Date-stamped: March 2026. MCP tooling changes fast. Token costs shift as context windows grow and servers optimize. This page captures the tradeoff framework — the specific numbers will change.
What Is MCP?
Model Context Protocol — a structured interface for agents to call tools.
MCP gives the agent hands. Without it, the agent can only suggest commands for you to run. With MCP, the agent sends a structured request to a server, the server does the work, and a structured response comes back. The agent never leaves the conversation — it just reaches out, does something, and keeps going.
Prof. Teeters compared it to a phone call: the agent dials a number (the MCP server), asks a question (the request), and gets an answer (the response). The agent does not need to walk to the other office.
Three MCP Servers
Each server connects the agent to a different service. The overhead varies dramatically.
Playwright (browser automation)
Lets the agent control a browser — navigate pages, click elements, fill forms, take screenshots. The MCP version carries very heavy context overhead because every interaction sends page content back through the conversation.
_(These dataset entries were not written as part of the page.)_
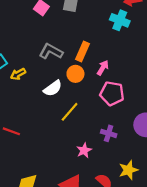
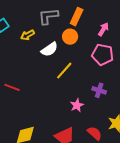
gray L-shape: (51, 51) -> (48, 16), turned -35
pink arrow: (103, 68) -> (103, 29), moved
yellow arrow: (18, 74) -> (27, 35), moved

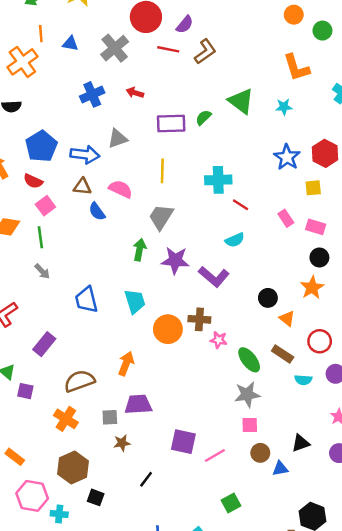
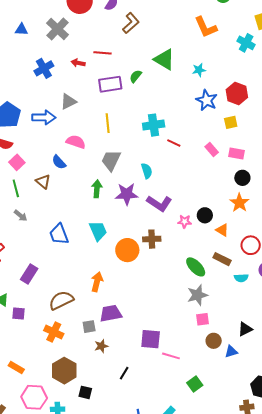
red line: (168, 49) -> (103, 53), moved
cyan star: (284, 107) -> (199, 70), moved
brown triangle: (82, 187) -> (43, 181), moved, turned 42
cyan semicircle: (235, 240) -> (147, 171), moved, turned -77
pink star: (219, 340) -> (185, 221), moved
pink line: (215, 455) -> (171, 356), moved, turned 54

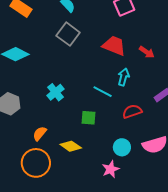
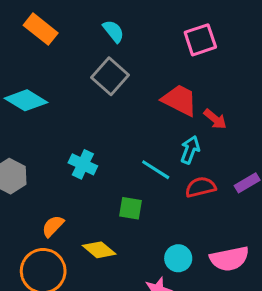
red arrow: (147, 52) -> (215, 119), moved
cyan cross: (56, 92) -> (83, 164), turned -30
red semicircle: (132, 111) -> (201, 187), moved

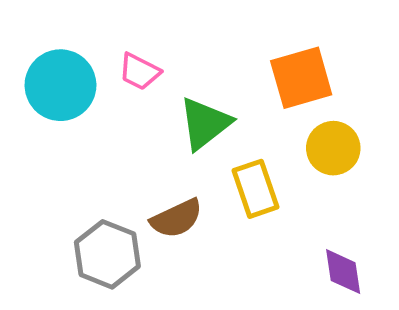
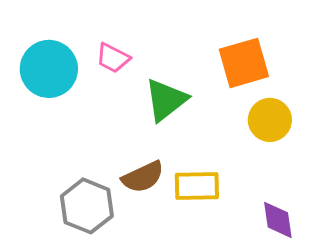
yellow rectangle: (256, 189) -> (197, 186), moved, turned -72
The CLI alternative is moderate overhead and saves results to disk instead of stuffing them into context.
# CLI approach (moderate overhead)
npx playwright test
npx playwright screenshot https://example.com shot.png
# MCP approach (very heavy overhead)
# Agent controls browser directly through protocol
# Page content flows into conversation context GitHub (agent-native access)
Gives the agent direct access to repos, issues, PRs, and actions. Carries heavy context overhead. Overlaps significantly with the gh CLI — many of the same operations are available through both paths.
# CLI approach (gh)
gh issue list
gh pr create --title "Fix bug" --body "Details"
gh repo view
# MCP approach
# Agent calls GitHub API through protocol
# Structured responses, but heavy context per call Netlify (deploy and manage)
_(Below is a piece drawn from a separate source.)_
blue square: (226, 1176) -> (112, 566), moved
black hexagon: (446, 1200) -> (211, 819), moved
Deploy sites, manage settings, check status. Carries lightweight context overhead — responses are small and focused. Important: the CLI and MCP versions are not supersets of each other. Each has capabilities the other lacks.
# CLI approach
netlify deploy --prod
netlify status
netlify sites:list
# MCP approach
# Agent deploys and checks status through protocol
# Lightweight responses, good for multi-step workflows CLI vs MCP Decision Framework
Neither is always better. The question is which one fits the task.
CLI wins when...
Speed matters, you want direct control, the task is single-purpose, and you want low overhead.
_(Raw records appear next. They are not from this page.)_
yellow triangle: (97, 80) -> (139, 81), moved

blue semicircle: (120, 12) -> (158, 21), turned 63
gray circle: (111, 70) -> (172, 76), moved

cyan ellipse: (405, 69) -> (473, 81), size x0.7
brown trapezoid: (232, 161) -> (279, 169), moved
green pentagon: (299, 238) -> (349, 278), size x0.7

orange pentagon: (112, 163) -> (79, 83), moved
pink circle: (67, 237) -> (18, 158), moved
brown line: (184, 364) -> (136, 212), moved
# Fast, single-purpose, low overhead
gh pr list --state open
netlify deploy --prod
npx playwright test
# You see the output. You decide the next step.
# No tokens spent on structured responses. MCP wins when...
The agent needs autonomy for multi-step workflows, structured responses enable the next action, or the MCP server offers capabilities the CLI does not have.
# Multi-step workflow example:
# 1. Agent checks deploy status (MCP call)
# 2. If failed, agent reads logs (MCP call)
# 3. Agent suggests fix based on structured error
# 4. Agent redeploys (MCP call)
# No human needed between steps. The Overhead Scale
Not all MCP servers cost the same. I think of it as a scale from lightweight to very heavy.
Lightweight: Netlify MCP
Small, focused responses. Deploy status, site info, configuration. The context cost per call is low, so the agent can make several calls without bloating the conversation.
Moderate: Playwright CLI
Running Playwright through the CLI saves results to disk. The agent does not need to hold page content in context — it reads files when needed. A good middle ground for browser testing.
Heavy: GitHub MCP
GitHub API responses carry a lot of data — issue bodies, PR diffs, commit histories. Every call adds substantial context. Consider whether gh CLI would accomplish the same task with less overhead.
Very heavy: Playwright MCP
Browser content flowing directly into the conversation. Page HTML, screenshots encoded as data, DOM state — it adds up fast. Use this only when the agent genuinely needs to interact with a page autonomously.
Grace's Rule
"The protocol is not the problem. The question is whether the overhead is justified by what you receive in return."
Grace said this when I was frustrated that the Playwright MCP server was using so many tokens. She was right. The protocol works fine — the question is always whether the tradeoff makes sense for the specific task. Sometimes it does. Sometimes the CLI is the better tool. Measure before assuming.
Best Practices
What I wish someone had told me before I enabled every MCP server at once.
Disable unused servers
Every enabled MCP server adds to the agent's tool list, which adds to the system prompt, which adds to the baseline context cost. If I am not using Playwright this session, I turn it off.
Measure before assuming
I assumed the GitHub MCP server would be faster than the CLI. It was not — for simple tasks, gh was faster and cheaper. The MCP server only paid off for multi-step workflows where the agent needed to chain actions together.
Prefer CLI for simple tasks
If the task is "list open PRs" or "deploy to production," the CLI is almost always the right choice. Save MCP for when the agent needs to act autonomously across multiple steps without waiting for you.